Marc Churchill, Chicago sales manager with Mortgage Services III, for instance, says that he can offer buyers loan products that require down payments of as low as 5 percent. Buyers, though, do need solid credit scores to qualify for these loans, he said.
“There is no 20 percent down payment requirement,” Churchill said. “There are plenty of options for buyers who don’t want to put down 20 percent.”
Radke points to the Illinois Housing Development Authority, an agency that, he says, has returned to the housing market with its own grant programs. The authority has provided Radke’s company with the funding necessary to offer a program called Smart Move, which allows buyers to take out a mortgage loan with a down payment of just 3 percent of a home’s purchase price. The program also provides down payment assistance of up to $6,000.
And for those buyers who don’t have perfect credit, FHA loans remain an important option (see our sidebar). Buyers only need a credit score of 580 to qualify for an FHA loan that requires a down payment of 3-and-a-half percent. Buyers need only a 500 credit score to qualify for an FHA-backed loan that requires a down payment of 10 percent.
Because most buyers today have credit scores far higher than 580, this means that FHA loans with low down payments remain an option for the vast majority of Chicago-area borrowers.
This is reflected in the numbers. Churchill says that from 1997 to 2007, only 5 percent of the mortgage loans on which he worked were FHA loans. Today, about 25 percent of the loans he takes on are backed by the FHA, he said.
“It’s a big jump,” Churchill said. “FHA fills the gap for those buyers looking for a lower down payment. But even conventional lenders are offering mortgage loans with down payment requirements as low as 5 percent. So buyers shouldn’t let their down payment fears keep them from looking for a home.”
Veterans Administration (VA) loans and Fannie Mae’s HomePath loan are other government loan options buyers can take advantage of. Although VA loans can be hard to come by – absolutely everything has to pan out at the appraisal of the home to qualify – it allows for little to no down payment, and there is no monthly mortgage insurance. Fannie Mae’s HomePath loan require a down payment of 3 percent, and only apply to properties owned by Fannie Mae. With all the bank owned properties on the market, HomePath loans are available for buyers who have the time and patience to deal with a foreclosure.

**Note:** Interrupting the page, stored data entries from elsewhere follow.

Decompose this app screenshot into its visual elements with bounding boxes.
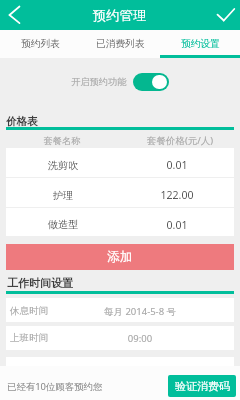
staticText: 套餐价格(元/人) [120,134,240,147]
staticText: 预约设置 [181,38,220,50]
staticText: 上班时间 [10,332,48,344]
staticText: 验证消费码 [175,379,230,393]
staticText: 预约列表 [21,38,60,50]
staticText: 护理 [6,189,120,202]
button[interactable]: 已消费列表 [80,30,160,58]
button[interactable]: 添加 [6,244,234,270]
staticText: 已消费列表 [96,38,145,50]
button[interactable] [6,298,234,322]
button[interactable]: 做造型 [6,208,234,236]
staticText: 工作时间设置 [7,276,73,290]
staticText: 预约管理 [93,7,147,24]
button[interactable] [6,326,234,350]
staticText: 已经有10位顾客预约您 [7,380,103,393]
staticText: 休息时间 [10,305,48,317]
staticText: 09:00 [80,332,200,345]
staticText: 价格表 [6,115,38,128]
button[interactable]: 护理 [6,178,234,207]
button[interactable]: 验证消费码 [168,375,236,397]
button[interactable]: 预约列表 [0,30,80,58]
staticText: 0.01 [120,158,234,172]
staticText: 开启预约功能 [71,76,127,88]
staticText: 0.01 [120,218,234,232]
staticText: 套餐名称 [2,135,122,147]
button[interactable]: Confirm [206,0,240,30]
button[interactable]: 预约设置 [160,30,240,58]
staticText: 添加 [107,249,133,265]
staticText: 122.00 [120,188,234,202]
staticText: 每月 2014-5-8 号 [80,305,200,318]
button[interactable]: 洗剪吹 [6,148,234,177]
button[interactable]: 开启预约功能 [71,73,169,91]
button[interactable]: Back [0,0,30,30]
staticText: 洗剪吹 [6,159,120,172]
staticText: 做造型 [6,218,120,231]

Lower down payments are important today. Usually, those buyers who owned homes would count on the profits from their home sales to cover the down payment on their new purchases. As housing values have fallen, though, move-up buyers can no longer count on this source of income to cover their down payments.
No Preconceived Notions
Even with what’s reported in the news today, some buyers are still oblivious based on their previous experiences – or they might just refuse to believe the market and new lending requirements will affect them. Many, for instance, still think they can close home loans in two weeks or less, something that usually isn’t possible in today’s stricter lending environment.

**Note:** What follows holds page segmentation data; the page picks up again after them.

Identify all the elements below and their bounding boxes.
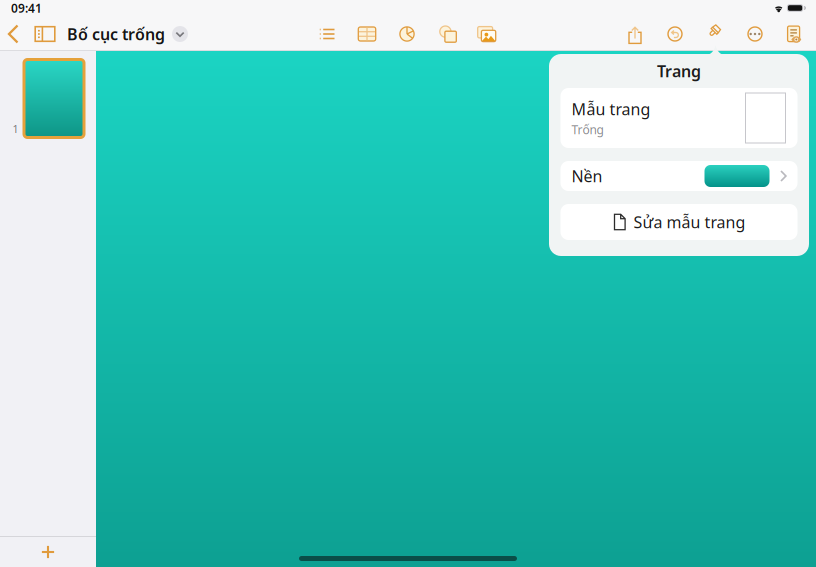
staticText: Nền — [572, 165, 602, 187]
button[interactable]: More — [735, 20, 775, 48]
button[interactable]: Insert chart — [387, 20, 427, 48]
button[interactable]: Bố cục trống — [63, 20, 192, 48]
staticText: Bố cục trống — [67, 23, 165, 45]
button[interactable]: Undo — [655, 20, 695, 48]
button[interactable]: Sửa mẫu trang — [560, 204, 798, 240]
button[interactable]: Sidebar — [27, 20, 63, 48]
staticText: 1 — [12, 122, 18, 136]
staticText: Sửa mẫu trang — [634, 211, 746, 233]
button[interactable]: Insert shape — [427, 20, 467, 48]
button[interactable]: Add page — [0, 537, 96, 567]
button[interactable]: Insert media — [467, 20, 507, 48]
button[interactable]: Nền — [560, 161, 798, 191]
button[interactable]: Format — [695, 20, 735, 48]
button[interactable]: Insert list — [307, 20, 347, 48]
staticText: Trang — [657, 60, 701, 82]
button[interactable]: Share — [615, 20, 655, 48]
button[interactable]: Mẫu trang — [560, 88, 798, 148]
staticText: Mẫu trang — [572, 98, 650, 120]
staticText: Trống — [572, 122, 604, 138]
button[interactable]: 1 — [4, 51, 92, 145]
staticText: 09:41 — [11, 0, 42, 16]
button[interactable]: Document options — [775, 20, 815, 48]
button[interactable]: Back — [0, 20, 27, 48]
button[interactable]: Insert table — [347, 20, 387, 48]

With situations like this still happening, are agents doing their part to make sure that today’s buyers understand the new realities of the mortgage-lending business?

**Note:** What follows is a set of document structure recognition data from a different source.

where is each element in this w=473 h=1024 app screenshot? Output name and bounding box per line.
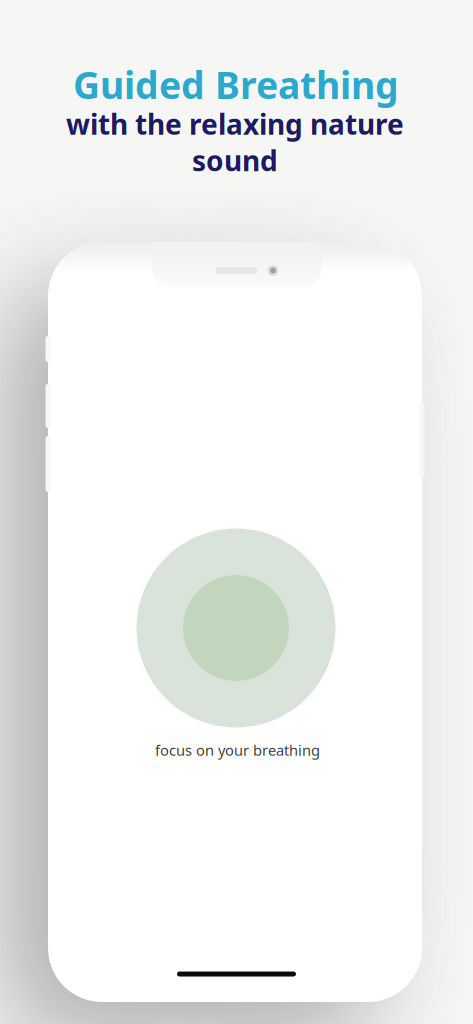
staticText: Guided Breathing: [73, 60, 399, 109]
button[interactable]: Start breathing session: [136, 528, 336, 728]
staticText: focus on your breathing: [155, 740, 320, 760]
staticText: with the relaxing nature: [66, 105, 404, 143]
staticText: sound: [192, 142, 278, 179]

Achtzehn, at least, says that the best of the Chicago-area’s real estate agents are taking the time to educate their buyers, something he said is a smart business move.
“It’s the same way it is with the buyers. Everyone is different,” Achtzehn said. “The high-producing Realtors, the more transactions they have, the more they understand it. Some agents talk more to lenders. They ask the questions. They set an expectation with clients that they can always meet. You might have clients who think they can close mortgage loans in 10 days. If you let them maintain that belief, you are setting yourself up for failure. Today, it’s all about setting the expectations.” C.A.